Osteochondritis Dissecans (OCD)

Osteochondritis dissecans  is a disease that affects the normal growth of cartilage and can affect various joints in the dogs body.

The cartilage does not develop normally through the process of endochondral ossification and leads to an abnormal thickening of the cartilage, which is then unable to receive a normal supply of blood and nutrients. This causes the cartilage to become weaker, it fails to dissipate frictional forces and becomes more susceptible to damage.

The cartilage then becomes prone to cracking, this weakened layer of cartilage forms a flap that becomes elevated because of the joint fluid which surrounds the cartilage and bone. These flaps can then break off and float around in the joint. This is often called a joint mouse.

This will lead to an inflammatory response, the amount of arthritis present depends on the size and duration of the lesion.
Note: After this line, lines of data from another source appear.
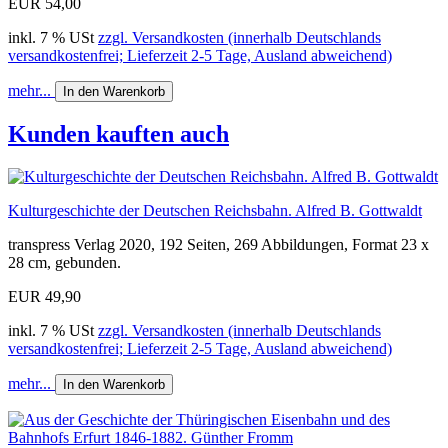
EUR 54,00
inkl. 7 % USt
zzgl. Versandkosten (innerhalb Deutschlands
versandkostenfrei; Lieferzeit 2-5 Tage, Ausland abweichend)
mehr...
In den Warenkorb
Kunden kauften auch
Kulturgeschichte der Deutschen Reichsbahn. Alfred B. Gottwaldt
transpress Verlag 2020, 192 Seiten, 269 Abbildungen, Format 23 x
28 cm, gebunden.
EUR 49,90
inkl. 7 % USt
zzgl. Versandkosten (innerhalb Deutschlands
versandkostenfrei; Lieferzeit 2-5 Tage, Ausland abweichend)
mehr...
In den Warenkorb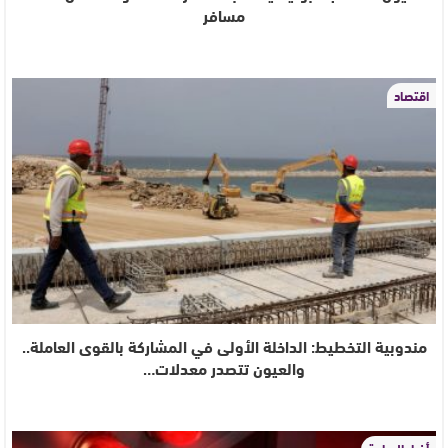
مسافر
اقتصاد
مندوبية التخطيط: الداخلة الأولى في المشاركة بالقوى العاملة..
والعيون تتصدر معدلات…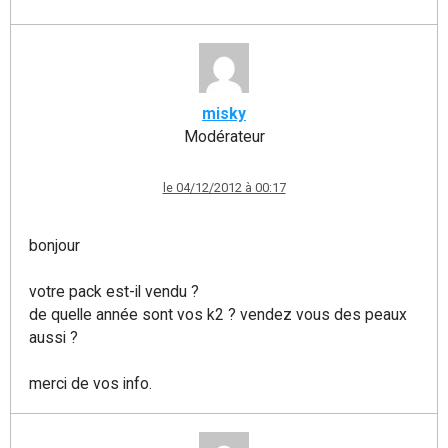
misky
Modérateur
le 04/12/2012 à 00:17
bonjour
votre pack est-il vendu ?
de quelle année sont vos k2 ? vendez vous des peaux
aussi ?
merci de vos info.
Shoulder osteochondritis  causes a lesion to develop on the head of the humerus, with elbow osteochondritis  the lesion is usually seen on the inside of the humerus, and with stifle osteochondritis the lesion will occur on the outer part of the femur.

Although osteochondritis dissecans can affect small dogs it is generally associated with larger breeds, and seems to affect male dogs more frequently than female dogs. This could be due to their size and the stress it places on the joints, or may indicate a hormonal factor. It is generally discovered in young dogs between the age of four to ten months, but is often picked up in older dogs when symptoms become more pronounced.

Symptoms are lameness in the affected limb, or an inability to bear weight on the leg. The lameness tends to worsen after periods of exercise and improves after rest. It most commonly affects the shoulder joint, and can be picked up when a dog struggles to flex and extend the shoulder joint. Hind-limb lameness and a straight-hocked stance are signs of tarsal and hock osteochondritis.

What causes Osteochondritis Dissecans

The cause of this disease is due to several different factors including genetics, trauma, rapid growth, and nutrition. Research has found there to be a genetic link between parents and their offspring, with certain breeds more likely to develop the disease. Osteochondritis usually occurs during periods of rapid growth and therefore could be linked with nutrition (e.g. a high calorie diet or one that promotes rapid growth.) Over exercising a young dog will aggravate the condition.

How Canine Myotherapy helps Osteochondritis Dissecans

With osteochondritis surgery is normally required in which the cartilage is reshaped by removing the abnormal cartilage, and exposing the deeper blood vessels, improving the blood supply to the cartilage and by removing any free floating bits.

Canine Myotherapy can help by working on secondary and compensatory muscle issues, supporting muscular health, thus promoting normal movement of the affected joint.  Post surgery it will help improve circulation and the healing process and by working on rebalancing the muscles that have been affected.

Depending on the severity of cartilage damage or stage in the animal’s treatment, myotherapy would not be applied directly over the affected joint as it might disrupt the area and be too painful, however by working on the dogs muscles Myotherapy is highly effective at flushing oxygenated fresh blood into the area which naturally encourages the dog’s own natural healing processes.